Ainda assim, a ferrovia oferece um serviço valioso e acessível para muitos residentes locais. “O trem deu à nossa comunidade acesso não apenas à educação, mas a empregos e hospitais”, disse Fatima Ismail, que cresceu em Avramovo e, quando adolescente, pegou o trem para o ensino médio. E contribuiu para o romance adolescente, disse ela, corando ao se lembrar de um menino que costumava pegar o trem em Tsvetino e encontrá-la na estação.
Ele também forneceu empregos locais. O primo de Fátima, Mehmet, era gerente de estação e dois outros primos eram engenheiros.
Kristian Vaklinov, agora com 26 anos, era um adolescente entusiasta de trens quando, em 2014, soube pela primeira vez que o governo estava considerando fechar a Ferrovia Rhodope Narrow-Gauge. Ele respondeu organizando e distribuindo uma petição para salvar a linha de trem. Para sua surpresa, ele coletou mais de 11.000 assinaturas em apenas 30 dias.
Junto com amigos como Ivaylo, ele formou Za Tesnolineikata, a organização sem fins lucrativos; seu objetivo era economizar o trem aumentando o número de passageiros na linha, principalmente por meio do turismo.
“O trem tem um social função ”, explicou-me Kristian. “Pertence ao povo e é o nosso tesouro nacional.”

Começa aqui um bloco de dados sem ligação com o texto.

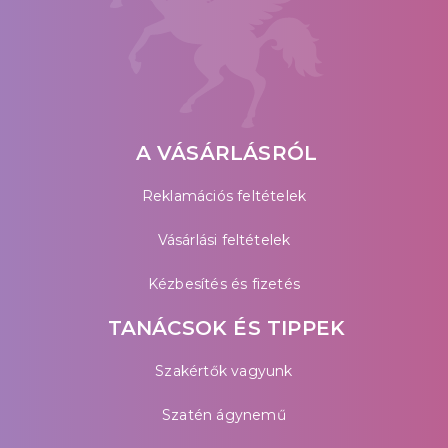
A VÁSÁRLÁSRÓL
Reklamációs feltételek
Vásárlási feltételek
Kézbesítés és fizetés
TANÁCSOK ÉS TIPPEK
Szakértők vagyunk
Szatén ágynemű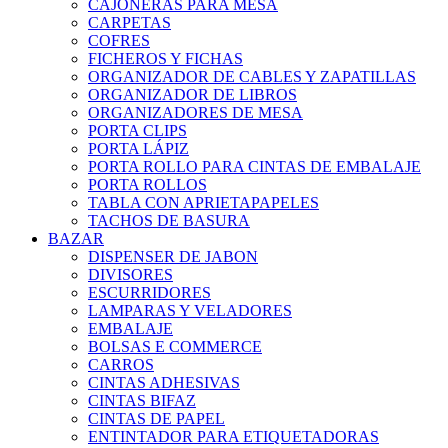
CAJONERAS PARA MESA
CARPETAS
COFRES
FICHEROS Y FICHAS
ORGANIZADOR DE CABLES Y ZAPATILLAS
ORGANIZADOR DE LIBROS
ORGANIZADORES DE MESA
PORTA CLIPS
PORTA LÁPIZ
PORTA ROLLO PARA CINTAS DE EMBALAJE
PORTA ROLLOS
TABLA CON APRIETAPAPELES
TACHOS DE BASURA
BAZAR
DISPENSER DE JABON
DIVISORES
ESCURRIDORES
LAMPARAS Y VELADORES
EMBALAJE
BOLSAS E COMMERCE
CARROS
CINTAS ADHESIVAS
CINTAS BIFAZ
CINTAS DE PAPEL
ENTINTADOR PARA ETIQUETADORAS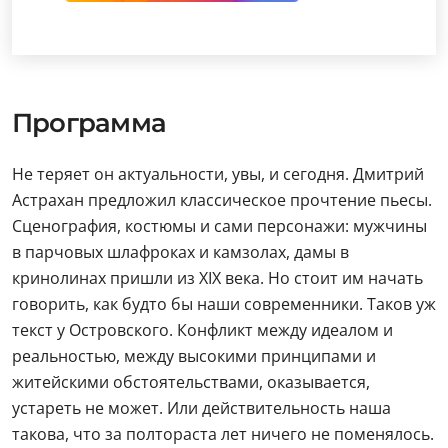
Программа
Не теряет он актуальности, увы, и сегодня. Дмитрий
Астрахан предложил классическое прочтение пьесы.
Сценография, костюмы и сами персонажи: мужчины
в парчовых шлафроках и камзолах, дамы в
кринолинах пришли из XIX века. Но стоит им начать
говорить, как будто бы наши современники. Таков уж
текст у Островского. Конфликт между идеалом и
реальностью, между высокими принципами и
житейскими обстоятельствами, оказывается,
устареть не может. Или действительность наша
такова, что за полтораста лет ничего не поменялось.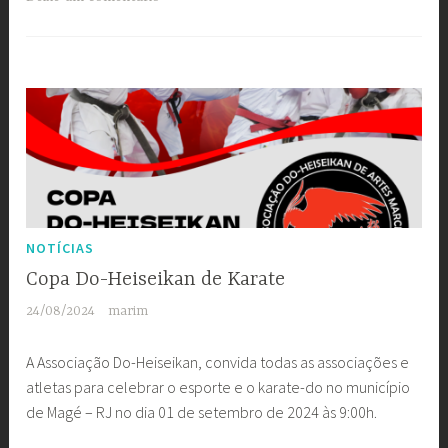
hora
antes
do
previsto”
NOTÍCIAS
Copa Do-Heiseikan de Karate
24/08/2024
marim
A Associação Do-Heiseikan, convida todas as associações e
atletas para celebrar o esporte e o karate-do no município
de Magé – RJ no dia 01 de setembro de 2024 às 9:00h.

Com o objetivo de atrair turistas e aumentar o número de passageiros, o grupo construiu um site onde publicou horários de trens, fotos e um histórico da linha (em ambos Inglês e búlgaro) Eles criaram um museu em uma das estações e o encheram de fotografias antigas e artefatos históricos. Viagens de eventos especiais são organizadas nos fins de semana de feriados, e as pessoas podem reservar um passeio de trem especial para seu casamento.
Este ano, para marcar o 100º aniversário da construção inicial da linha ferroviária, o grupo organizou uma viagem especial entre Septemvri e Velingrad, com cinco vagões puxados por uma antiga máquina a vapor movida a carvão. Cantores folk se apresentaram ao longo do caminho; os carros estavam lotados de turistas e entusiastas do trem.

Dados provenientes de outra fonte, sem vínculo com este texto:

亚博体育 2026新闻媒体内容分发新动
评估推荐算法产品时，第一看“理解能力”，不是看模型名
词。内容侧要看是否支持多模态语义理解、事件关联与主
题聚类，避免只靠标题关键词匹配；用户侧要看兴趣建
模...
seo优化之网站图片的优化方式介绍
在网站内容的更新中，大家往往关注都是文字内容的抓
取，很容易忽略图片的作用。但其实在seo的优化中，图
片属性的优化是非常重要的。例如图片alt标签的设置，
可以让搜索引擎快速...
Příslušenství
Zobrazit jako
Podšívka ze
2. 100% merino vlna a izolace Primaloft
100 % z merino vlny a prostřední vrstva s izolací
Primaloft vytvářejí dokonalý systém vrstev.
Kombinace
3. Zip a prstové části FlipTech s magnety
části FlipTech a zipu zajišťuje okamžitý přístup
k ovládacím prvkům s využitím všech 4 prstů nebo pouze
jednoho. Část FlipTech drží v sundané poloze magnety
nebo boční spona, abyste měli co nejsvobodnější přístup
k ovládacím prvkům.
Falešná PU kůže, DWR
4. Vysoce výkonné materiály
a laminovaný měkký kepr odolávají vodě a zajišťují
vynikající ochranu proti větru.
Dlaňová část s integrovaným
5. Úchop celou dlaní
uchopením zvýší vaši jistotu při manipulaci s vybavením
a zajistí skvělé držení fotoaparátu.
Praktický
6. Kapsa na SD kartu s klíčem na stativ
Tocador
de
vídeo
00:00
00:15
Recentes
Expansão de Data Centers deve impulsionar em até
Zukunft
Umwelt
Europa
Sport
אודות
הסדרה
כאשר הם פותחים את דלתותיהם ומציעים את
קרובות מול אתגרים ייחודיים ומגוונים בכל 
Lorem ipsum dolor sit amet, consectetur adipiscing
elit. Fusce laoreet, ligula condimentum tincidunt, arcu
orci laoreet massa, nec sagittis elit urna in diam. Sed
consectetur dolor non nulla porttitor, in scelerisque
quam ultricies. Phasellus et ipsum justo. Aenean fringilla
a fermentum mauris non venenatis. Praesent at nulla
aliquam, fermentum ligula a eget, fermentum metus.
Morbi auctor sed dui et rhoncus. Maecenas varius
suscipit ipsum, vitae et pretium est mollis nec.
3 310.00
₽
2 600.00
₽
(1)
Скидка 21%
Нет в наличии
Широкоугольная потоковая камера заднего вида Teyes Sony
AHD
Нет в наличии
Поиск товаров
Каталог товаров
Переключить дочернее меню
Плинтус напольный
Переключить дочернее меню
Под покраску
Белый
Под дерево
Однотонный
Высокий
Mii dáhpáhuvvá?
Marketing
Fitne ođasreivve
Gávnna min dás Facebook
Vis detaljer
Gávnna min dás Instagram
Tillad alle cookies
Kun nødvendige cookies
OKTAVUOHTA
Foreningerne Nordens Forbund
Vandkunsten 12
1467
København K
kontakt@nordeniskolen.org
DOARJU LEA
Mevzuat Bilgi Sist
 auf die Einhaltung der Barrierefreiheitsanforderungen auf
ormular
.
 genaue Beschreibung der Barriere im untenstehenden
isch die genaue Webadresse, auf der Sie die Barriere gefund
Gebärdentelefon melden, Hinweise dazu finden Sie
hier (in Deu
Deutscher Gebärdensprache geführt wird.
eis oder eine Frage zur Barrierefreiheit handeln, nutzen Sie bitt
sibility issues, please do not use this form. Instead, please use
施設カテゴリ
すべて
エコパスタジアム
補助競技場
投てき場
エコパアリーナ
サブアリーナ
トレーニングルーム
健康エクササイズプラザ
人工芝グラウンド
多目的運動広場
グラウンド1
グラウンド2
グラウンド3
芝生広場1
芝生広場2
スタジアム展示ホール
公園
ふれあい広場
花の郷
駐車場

Apesar da popularidade da linha, persistem ansiedades sobre seu futuro. Em particular, as novas estradas de asfalto fazem algumas pessoas se perguntarem por quanto tempo o trem continuará rodando. Enquanto alguns moradores estão felizes com as novas estradas, outros, incluindo mulheres como Sabie, que não dirigem, continuam a andar de trem.
Sabie e os outros que viajam diariamente para Velingrad podem ser os últimos de sua espécie. “As mulheres mais velhas trabalham muito”, disse Hatije Mircheva, uma moradora de 58 anos de Ablanitsa, que também vende laticínios no mercado de Velingrad. Mas a geração mais jovem? Eles têm outras prioridades, outras rotinas, disse ela.
E, no entanto, os jovens entusiastas do trem, incluindo os membros da Za Tesnolineikata, podem ser a única esperança de sobrevivência da linha ferroviária. Na verdade, eles já estão planejando uma celebração daqui a cinco anos, em 2026 – com cantores e grupos de dança em todas as estações.
“Esperamos mantê-lo funcionando até então”, disse Ivaylo.